Titel (Тител, Titel) is a town and municipality located in the South Bačka District of the province of Vojvodina, Serbia. The town of Titel has a population of 4,522, while the population of the municipality of Titel is 13,984 (2022 census). It is located in southeastern part of the geographical region of Bačka, known as Šajkaška.
The town is known for the Tisza river flowing into the Danube here.
==Name==
In Serbian, the town is known as Titel (Тител), in Hungarian as Titel, in German as Titel (and sometimes Theisshügel), and in Latin as Titulium.

==History==
The Titel Plateau is an elevated region between the Danube and Tisza rivers, close to the confluence; about 16 × 7 km; roughly 80 km2. It has an ellipsoid form and is characterized by steep slopes at the margins.
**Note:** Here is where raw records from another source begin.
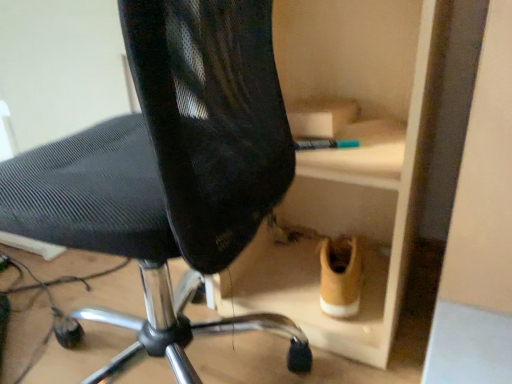 Question: Does tan suede sneaker at lower right appear on the left side of black mesh chair at center?

Choices:
 (A) yes
 (B) no

Answer: (B)

Question: Does tan suede sneaker at lower right have a lesser height compared to black mesh chair at center?

Choices:
 (A) no
 (B) yes

Answer: (B)

Question: Is tan suede sneaker at lower right outside of black mesh chair at center?

Choices:
 (A) no
 (B) yes

Answer: (B)

Question: Would you say tan suede sneaker at lower right is a long distance from black mesh chair at center?

Choices:
 (A) no
 (B) yes

Answer: (A)

Question: Does tan suede sneaker at lower right come in front of black mesh chair at center?

Choices:
 (A) yes
 (B) no

Answer: (B)

Question: Can you confirm if tan suede sneaker at lower right is positioned to the right of black mesh chair at center?

Choices:
 (A) no
 (B) yes

Answer: (B)

Question: Could you tell me if black mesh chair at center is turned towards tan suede sneaker at lower right?

Choices:
 (A) no
 (B) yes

Answer: (A)

Question: Is black mesh chair at center to the right of tan suede sneaker at lower right from the viewer's perspective?

Choices:
 (A) no
 (B) yes

Answer: (A)

Question: Is black mesh chair at center touching tan suede sneaker at lower right?

Choices:
 (A) yes
 (B) no

Answer: (B)

Question: Is tan suede sneaker at lower right at the back of black mesh chair at center?

Choices:
 (A) yes
 (B) no

Answer: (B)

Question: Does black mesh chair at center have a greater width compared to tan suede sneaker at lower right?

Choices:
 (A) yes
 (B) no

Answer: (A)

Question: Is black mesh chair at center surrounding tan suede sneaker at lower right?

Choices:
 (A) yes
 (B) no

Answer: (B)

Question: Visually, is tan suede sneaker at lower right positioned to the left or to the right of black mesh chair at center?

Choices:
 (A) right
 (B) left

Answer: (A) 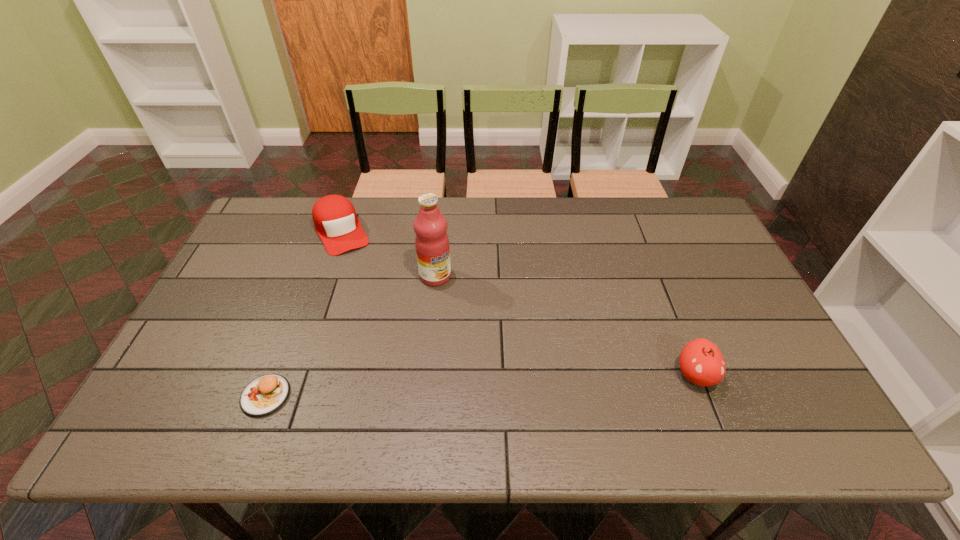 You are a GUI agent. You are given a task and a screenshot of the screen. Output one action in this format:
    pyautogui.click(x=<x>, y=<y>)
    Task: Click on the vacant area that lies between the tallest object and the patty
    
    Given the screenshot: What is the action you would take?
    pyautogui.click(x=350, y=336)

Identify which object is located as the third nearest to the second object from right to left. Please provide its 2D coordinates. Your answer should be formatted as a tuple, i.e. [(x, y)], where the tuple contains the x and y coordinates of a point satisfying the conditions above.

[(701, 362)]

The image size is (960, 540). I want to click on object that is the closest to the fruit juice, so click(x=335, y=220).

The image size is (960, 540). I want to click on free space that satisfies the following two spatial constraints: 1. on the back side of the baseball cap; 2. on the left side of the patty, so click(328, 232). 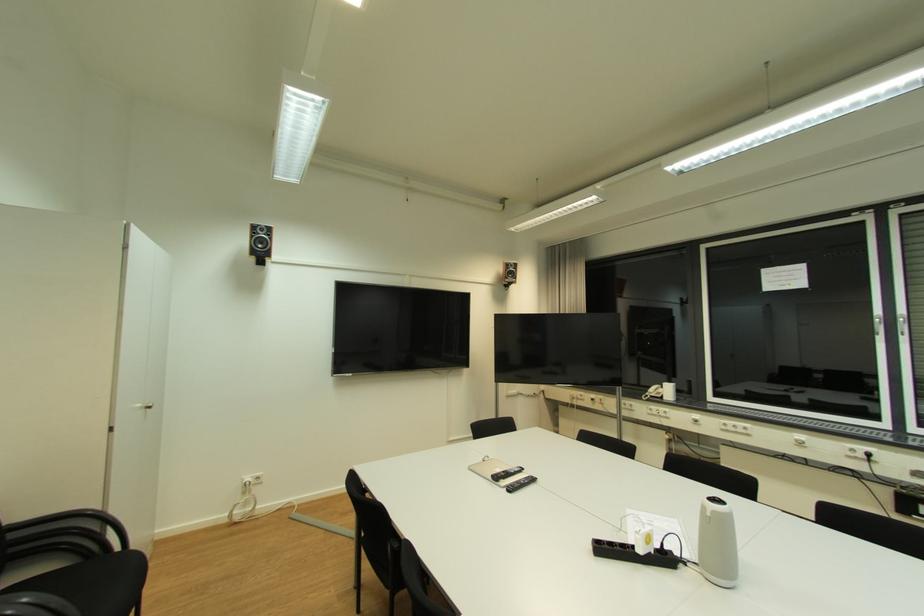 Describe the element at coordinates (96, 583) in the screenshot. I see `a black chair sitting surface` at that location.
It has a substantial loess cover and is often called the Titel Loess Plateau; the loess on the plateau is considered to contain the most detailed terrestrial palaeoclimate records in Europe, with a thick and apparently continuous record extending to the middle and late Early Pleistocene. It represents a major archaeological site at the Danube-Tisza confluence with prehistoric and ancient findings.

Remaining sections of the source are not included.